- WHAT THE EXERCISE ASKS
Among the lines below, count those with "частина". Give only the number.

- Dataset excerpts
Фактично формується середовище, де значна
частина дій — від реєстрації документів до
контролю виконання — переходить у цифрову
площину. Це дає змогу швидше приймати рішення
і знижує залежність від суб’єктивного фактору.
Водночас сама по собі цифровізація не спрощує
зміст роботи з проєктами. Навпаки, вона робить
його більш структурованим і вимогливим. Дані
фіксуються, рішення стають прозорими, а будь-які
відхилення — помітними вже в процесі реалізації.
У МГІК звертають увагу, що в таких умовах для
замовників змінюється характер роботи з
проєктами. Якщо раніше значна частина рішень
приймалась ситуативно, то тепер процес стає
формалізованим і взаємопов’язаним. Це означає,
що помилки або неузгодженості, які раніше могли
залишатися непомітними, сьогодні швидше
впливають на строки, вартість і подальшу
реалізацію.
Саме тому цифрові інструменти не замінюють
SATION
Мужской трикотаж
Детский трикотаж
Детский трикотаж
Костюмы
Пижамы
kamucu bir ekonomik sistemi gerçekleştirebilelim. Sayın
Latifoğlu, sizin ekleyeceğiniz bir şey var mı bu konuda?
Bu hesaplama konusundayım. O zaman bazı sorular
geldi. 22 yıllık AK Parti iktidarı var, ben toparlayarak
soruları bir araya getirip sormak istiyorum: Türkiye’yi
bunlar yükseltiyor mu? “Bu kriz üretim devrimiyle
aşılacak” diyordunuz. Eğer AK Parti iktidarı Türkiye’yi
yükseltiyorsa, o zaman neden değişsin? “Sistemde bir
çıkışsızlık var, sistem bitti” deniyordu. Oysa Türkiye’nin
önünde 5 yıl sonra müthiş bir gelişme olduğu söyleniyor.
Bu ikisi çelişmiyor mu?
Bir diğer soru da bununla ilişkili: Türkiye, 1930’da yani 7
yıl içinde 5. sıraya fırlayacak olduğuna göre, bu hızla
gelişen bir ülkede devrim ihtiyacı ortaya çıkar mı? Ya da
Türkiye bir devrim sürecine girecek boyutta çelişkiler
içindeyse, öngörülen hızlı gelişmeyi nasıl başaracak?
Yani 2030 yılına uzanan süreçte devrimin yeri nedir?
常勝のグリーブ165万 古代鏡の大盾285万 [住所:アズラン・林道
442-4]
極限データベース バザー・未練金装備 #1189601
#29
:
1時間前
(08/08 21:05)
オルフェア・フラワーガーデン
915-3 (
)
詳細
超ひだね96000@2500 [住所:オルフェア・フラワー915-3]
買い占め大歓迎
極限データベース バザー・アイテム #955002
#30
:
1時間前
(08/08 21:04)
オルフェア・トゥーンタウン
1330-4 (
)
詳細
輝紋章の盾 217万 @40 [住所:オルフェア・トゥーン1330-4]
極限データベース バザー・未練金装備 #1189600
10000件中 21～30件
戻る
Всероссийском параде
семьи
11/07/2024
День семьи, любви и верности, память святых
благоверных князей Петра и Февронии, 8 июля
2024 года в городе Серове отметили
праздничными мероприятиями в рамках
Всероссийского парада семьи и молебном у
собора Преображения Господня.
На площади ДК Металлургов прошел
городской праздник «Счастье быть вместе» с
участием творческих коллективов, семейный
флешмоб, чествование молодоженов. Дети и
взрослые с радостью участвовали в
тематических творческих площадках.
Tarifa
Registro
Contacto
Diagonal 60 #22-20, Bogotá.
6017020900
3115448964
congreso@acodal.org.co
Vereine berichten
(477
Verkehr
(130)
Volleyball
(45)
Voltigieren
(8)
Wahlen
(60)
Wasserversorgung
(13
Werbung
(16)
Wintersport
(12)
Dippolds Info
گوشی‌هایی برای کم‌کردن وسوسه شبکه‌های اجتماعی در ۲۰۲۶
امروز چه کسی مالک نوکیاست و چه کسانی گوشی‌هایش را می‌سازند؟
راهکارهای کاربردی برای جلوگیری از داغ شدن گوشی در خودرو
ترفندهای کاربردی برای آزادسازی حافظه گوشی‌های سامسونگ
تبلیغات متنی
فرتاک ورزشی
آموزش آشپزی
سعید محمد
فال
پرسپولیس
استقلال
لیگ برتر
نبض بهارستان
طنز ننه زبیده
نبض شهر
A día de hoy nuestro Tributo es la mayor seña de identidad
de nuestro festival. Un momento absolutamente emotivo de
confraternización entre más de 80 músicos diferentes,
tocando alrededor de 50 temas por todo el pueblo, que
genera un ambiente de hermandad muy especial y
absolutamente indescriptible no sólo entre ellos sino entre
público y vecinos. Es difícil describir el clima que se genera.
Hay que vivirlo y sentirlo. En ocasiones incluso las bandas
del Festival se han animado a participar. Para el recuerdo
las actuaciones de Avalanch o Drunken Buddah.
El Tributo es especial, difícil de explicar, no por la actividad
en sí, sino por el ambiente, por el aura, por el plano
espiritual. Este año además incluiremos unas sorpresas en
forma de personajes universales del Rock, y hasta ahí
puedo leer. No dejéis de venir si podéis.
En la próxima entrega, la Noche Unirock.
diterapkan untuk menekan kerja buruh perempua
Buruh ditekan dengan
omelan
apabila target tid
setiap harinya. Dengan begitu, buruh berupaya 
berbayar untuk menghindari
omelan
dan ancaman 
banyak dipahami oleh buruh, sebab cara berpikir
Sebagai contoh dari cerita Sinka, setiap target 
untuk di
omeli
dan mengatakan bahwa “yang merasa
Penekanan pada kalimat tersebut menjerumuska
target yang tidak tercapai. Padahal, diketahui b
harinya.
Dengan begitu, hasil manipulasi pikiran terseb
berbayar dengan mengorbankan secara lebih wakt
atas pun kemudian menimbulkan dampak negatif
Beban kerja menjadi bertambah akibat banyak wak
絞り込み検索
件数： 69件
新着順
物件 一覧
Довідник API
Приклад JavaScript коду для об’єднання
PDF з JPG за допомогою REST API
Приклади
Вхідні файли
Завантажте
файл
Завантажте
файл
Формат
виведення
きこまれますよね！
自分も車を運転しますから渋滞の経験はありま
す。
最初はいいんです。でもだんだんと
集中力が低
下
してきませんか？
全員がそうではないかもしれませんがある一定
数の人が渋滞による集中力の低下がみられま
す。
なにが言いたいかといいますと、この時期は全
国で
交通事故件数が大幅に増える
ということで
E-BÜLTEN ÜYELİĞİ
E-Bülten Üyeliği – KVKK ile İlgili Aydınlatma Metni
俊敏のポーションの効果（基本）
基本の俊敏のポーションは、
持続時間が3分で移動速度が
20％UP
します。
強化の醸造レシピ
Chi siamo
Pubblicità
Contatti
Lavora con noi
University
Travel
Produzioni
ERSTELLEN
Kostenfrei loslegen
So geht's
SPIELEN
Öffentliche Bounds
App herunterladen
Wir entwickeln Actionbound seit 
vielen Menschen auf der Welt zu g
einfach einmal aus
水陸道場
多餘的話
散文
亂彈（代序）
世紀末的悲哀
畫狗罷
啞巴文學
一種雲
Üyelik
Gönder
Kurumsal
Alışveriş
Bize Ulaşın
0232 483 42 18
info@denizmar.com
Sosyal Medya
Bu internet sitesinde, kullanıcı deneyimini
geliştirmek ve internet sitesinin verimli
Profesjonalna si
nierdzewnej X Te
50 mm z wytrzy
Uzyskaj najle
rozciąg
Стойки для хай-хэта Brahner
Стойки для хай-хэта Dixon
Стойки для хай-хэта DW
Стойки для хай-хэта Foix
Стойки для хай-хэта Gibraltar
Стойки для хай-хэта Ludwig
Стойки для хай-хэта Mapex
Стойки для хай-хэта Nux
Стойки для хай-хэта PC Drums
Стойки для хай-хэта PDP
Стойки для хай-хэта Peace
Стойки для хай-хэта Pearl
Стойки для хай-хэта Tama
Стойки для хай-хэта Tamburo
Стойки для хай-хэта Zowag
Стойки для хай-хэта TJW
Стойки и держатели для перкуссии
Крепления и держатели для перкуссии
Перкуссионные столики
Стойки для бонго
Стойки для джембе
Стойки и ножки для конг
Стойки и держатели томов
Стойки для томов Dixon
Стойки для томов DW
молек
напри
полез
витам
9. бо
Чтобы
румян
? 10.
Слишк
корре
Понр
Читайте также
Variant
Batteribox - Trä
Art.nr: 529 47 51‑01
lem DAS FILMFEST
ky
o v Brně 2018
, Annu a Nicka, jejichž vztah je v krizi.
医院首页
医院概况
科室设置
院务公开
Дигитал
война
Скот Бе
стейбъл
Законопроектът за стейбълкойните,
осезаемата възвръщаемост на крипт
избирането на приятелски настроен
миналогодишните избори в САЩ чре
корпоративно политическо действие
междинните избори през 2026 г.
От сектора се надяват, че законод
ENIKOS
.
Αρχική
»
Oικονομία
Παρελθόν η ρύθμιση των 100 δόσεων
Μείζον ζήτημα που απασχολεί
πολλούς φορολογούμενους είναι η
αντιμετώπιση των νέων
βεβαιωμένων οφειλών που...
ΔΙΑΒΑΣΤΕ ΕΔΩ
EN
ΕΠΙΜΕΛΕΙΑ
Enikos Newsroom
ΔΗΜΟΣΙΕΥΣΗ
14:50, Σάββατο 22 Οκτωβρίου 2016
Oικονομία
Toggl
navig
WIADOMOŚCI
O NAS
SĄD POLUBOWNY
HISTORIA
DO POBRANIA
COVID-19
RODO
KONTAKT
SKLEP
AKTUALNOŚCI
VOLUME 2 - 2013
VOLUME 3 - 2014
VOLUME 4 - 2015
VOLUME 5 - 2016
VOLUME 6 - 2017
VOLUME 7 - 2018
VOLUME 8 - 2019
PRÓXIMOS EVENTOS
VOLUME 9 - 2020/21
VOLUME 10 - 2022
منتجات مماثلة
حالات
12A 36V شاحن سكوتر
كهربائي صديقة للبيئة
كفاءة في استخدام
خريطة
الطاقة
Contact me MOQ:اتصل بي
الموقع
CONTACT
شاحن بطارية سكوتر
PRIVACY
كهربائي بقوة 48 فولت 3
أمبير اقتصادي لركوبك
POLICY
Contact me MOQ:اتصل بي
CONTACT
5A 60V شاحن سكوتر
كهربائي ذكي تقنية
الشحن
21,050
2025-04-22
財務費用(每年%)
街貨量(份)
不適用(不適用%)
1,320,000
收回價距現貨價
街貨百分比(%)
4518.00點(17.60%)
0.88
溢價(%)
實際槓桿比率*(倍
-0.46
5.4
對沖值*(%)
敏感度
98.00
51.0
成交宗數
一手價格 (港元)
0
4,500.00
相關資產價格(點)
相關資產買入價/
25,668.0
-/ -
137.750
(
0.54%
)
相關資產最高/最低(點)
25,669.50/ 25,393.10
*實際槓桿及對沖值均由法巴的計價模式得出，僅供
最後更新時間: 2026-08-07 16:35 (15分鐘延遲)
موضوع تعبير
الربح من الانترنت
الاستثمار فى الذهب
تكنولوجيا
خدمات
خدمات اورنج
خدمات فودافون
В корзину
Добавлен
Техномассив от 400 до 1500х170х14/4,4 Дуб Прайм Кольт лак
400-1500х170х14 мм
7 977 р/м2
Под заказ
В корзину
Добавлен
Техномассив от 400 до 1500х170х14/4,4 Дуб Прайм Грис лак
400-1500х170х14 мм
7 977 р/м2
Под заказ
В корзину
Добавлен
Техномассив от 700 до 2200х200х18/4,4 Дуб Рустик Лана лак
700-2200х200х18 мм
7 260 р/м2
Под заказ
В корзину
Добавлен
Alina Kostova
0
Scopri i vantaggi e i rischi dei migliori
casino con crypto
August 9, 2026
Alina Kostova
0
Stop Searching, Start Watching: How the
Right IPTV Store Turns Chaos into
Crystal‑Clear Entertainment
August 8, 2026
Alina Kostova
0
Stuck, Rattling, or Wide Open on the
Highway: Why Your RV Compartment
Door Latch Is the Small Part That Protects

- TASK RESPONSE
2